From forbes.com
Metformin is an unassuming hero of modern medicine. For more than 60 years, this humble pill has been a mainstay of diabetes care, helping millions of people manage their blood sugar. It lowers blood sugar, improves cholesterol, modestly reduces weight and is so safe it’s prescribed to millions worldwide. And yet, for decades, scientists haven’t fully understood how it works.
The standard explanation has long been that metformin works in the liver, reducing how much sugar it sends into the bloodstream. It also helps muscles and fat cells respond more effectively to insulin. More recent research added other suspects: the gut, which can tweak hormones and the microbiome, and a cellular pathway called mTOR, a major regulator of metabolism and longevity. But a new study published in Science Advances suggests that part of metformin’s magic might be happening somewhere unexpected: in the brain.
In this photo illustration, Avkare metformin ER 500 mg tablets are shown on July 09, 2020 in Chicago, Illinois. (Photo Illustration by Scott Olson/Getty Images)The Blood Sugar Command Centre
Researchers turned their attention to a protein called Rap1, found in a small pocket of the brain known as the ventromedial hypothalamus (VMH). This area is a metabolic mission control, coordinating hunger, energy use and glucose balance.
When scientists switched off Rap1 in this brain region in mice, blood sugar levels fell, even without metformin. But when they kept Rap1 switched on, metformin lost its blood-sugar-lowering power. The results hint that, at the doses typically prescribed, metformin may partly work by silencing Rap1’s activity in the brain, not just by acting on the liver or gut.

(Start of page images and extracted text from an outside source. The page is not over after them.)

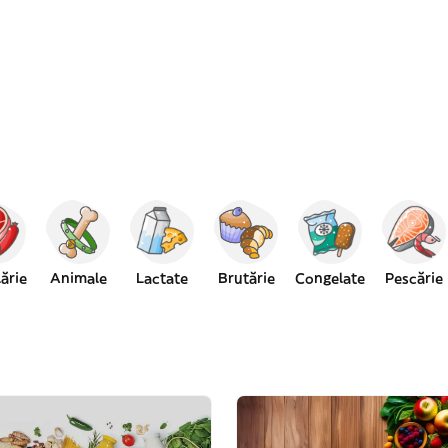
ărie
Animale
Lactate
Brutărie
Congelate
Pescărie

Most of us think of blood sugar control as the domain of the pancreas, liver and muscles. Yet the brain is deeply involved. The VMH works like an air traffic controller, taking in information from across the body and sending out signals to adjust glucose production and use. Metformin, it seems, may be tapping into this high-level control system. By dialling down Rap1 activity, the drug might trigger a cascade of neural instructions that ripple out to the rest of the body, improving how tissues handle sugar.
Beyond Diabetes
Metformin has drawn attention far beyond the diabetes world. It’s being studied for its potential to slow certain aspects of aging, with researchers probing whether its effects on pathways like mTOR could help extend not just lifespan but healthspan.
The discovery of the brain-Rap1 link opens new possibilities. Could this same circuit be part of metformin’s longevity effects? If so, drugs that target Rap1 or its related pathways might someday offer more precise ways to improve metabolism or promote healthy aging, perhaps without some of metformin’s side effects.
When Old Drugs Tell New Tales
This does not mean discarding what is already known about metformin’s effects on the liver, muscles and gut. Those mechanisms are still in play. But at everyday doses, the brain may have a starring role in how the drug works. At much higher doses, peripheral mechanisms can take over, but in real-world clinical use, the brain’s contribution could be key.
The finding is also a reminder that the brain and body are not separate actors in the story of metabolism. They are in constant conversation, adjusting and responding to keep systems in balance. And as this research shows, an old drug can reveal something entirely new about that conversation. Even after six decades, metformin still has secrets to share: secrets that may change how both the medicine itself and the intricate links between the brain, the body and health are understood.